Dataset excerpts
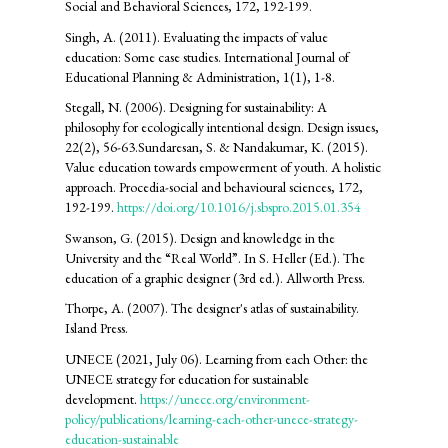
Social and Behavioral Sciences, 172, 192-199.
Singh, A. (2011). Evaluating the impacts of value
education: Some case studies. International Journal of
Educational Planning & Administration, 1(1), 1-8.
Stegall, N. (2006). Designing for sustainability: A
philosophy for ecologically intentional design. Design issues,
22(2), 56-63.Sundaresan, S. & Nandakumar, K. (2015).
Value education towards empowerment of youth. A holistic
approach. Procedia-social and behavioural sciences, 172,
192-199.
https://doi.org/10.1016/j.sbspro.2015.01.354
Swanson, G. (2015). Design and knowledge in the
University and the “Real World”. In S. Heller (Ed.). The
education of a graphic designer (3rd ed.). Allworth Press.
Thorpe, A. (2007). The designer's atlas of sustainability.
Island Press.
UNECE (2021, July 06). Learning from each Other: the
UNECE strategy for education for sustainable
development.
https://unece.org/environment-
policy/publications/learning-each-other-unece-strategy-
education-sustainable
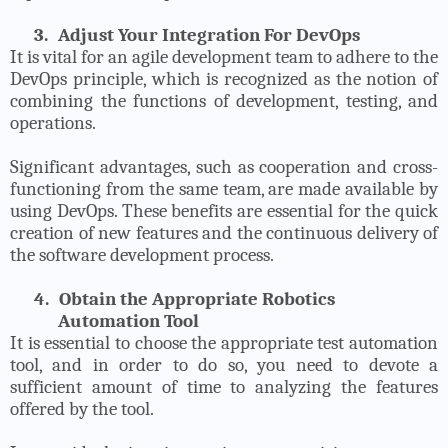
3.
Adjust Your Integration For DevOps
It is vital for an agile development team to adhere to the
DevOps principle, which is recognized as the notion of
combining the functions of development, testing, and
operations.
Significant advantages, such as cooperation and cross-
functioning from the same team, are made available by
using DevOps. These benefits are essential for the quick
creation of new features and the continuous delivery of
the software development process.
4.
Obtain the Appropriate Robotics
Automation Tool
It is essential to choose the appropriate test automation
tool, and in order to do so, you need to devote a
sufficient amount of time to analyzing the features
offered by the tool.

- WORK INSTRUCTION
Begin at the first line of the entries above and return each line exactly, stopping after the line that contains "Automation Tool". Pictures do not belong in the copy.

- RESPONSE
Social and Behavioral Sciences, 172, 192-199.
Singh, A. (2011). Evaluating the impacts of value
education: Some case studies. International Journal of
Educational Planning & Administration, 1(1), 1-8.
Stegall, N. (2006). Designing for sustainability: A
philosophy for ecologically intentional design. Design issues,
22(2), 56-63.Sundaresan, S. & Nandakumar, K. (2015).
Value education towards empowerment of youth. A holistic
approach. Procedia-social and behavioural sciences, 172,
192-199.
https://doi.org/10.1016/j.sbspro.2015.01.354
Swanson, G. (2015). Design and knowledge in the
University and the “Real World”. In S. Heller (Ed.). The
education of a graphic designer (3rd ed.). Allworth Press.
Thorpe, A. (2007). The designer's atlas of sustainability.
Island Press.
UNECE (2021, July 06). Learning from each Other: the
UNECE strategy for education for sustainable
development.
https://unece.org/environment-
policy/publications/learning-each-other-unece-strategy-
education-sustainable
3.
Adjust Your Integration For DevOps
It is vital for an agile development team to adhere to the
DevOps principle, which is recognized as the notion of
combining the functions of development, testing, and
operations.
Significant advantages, such as cooperation and cross-
functioning from the same team, are made available by
using DevOps. These benefits are essential for the quick
creation of new features and the continuous delivery of
the software development process.
4.
Obtain the Appropriate Robotics
Automation Tool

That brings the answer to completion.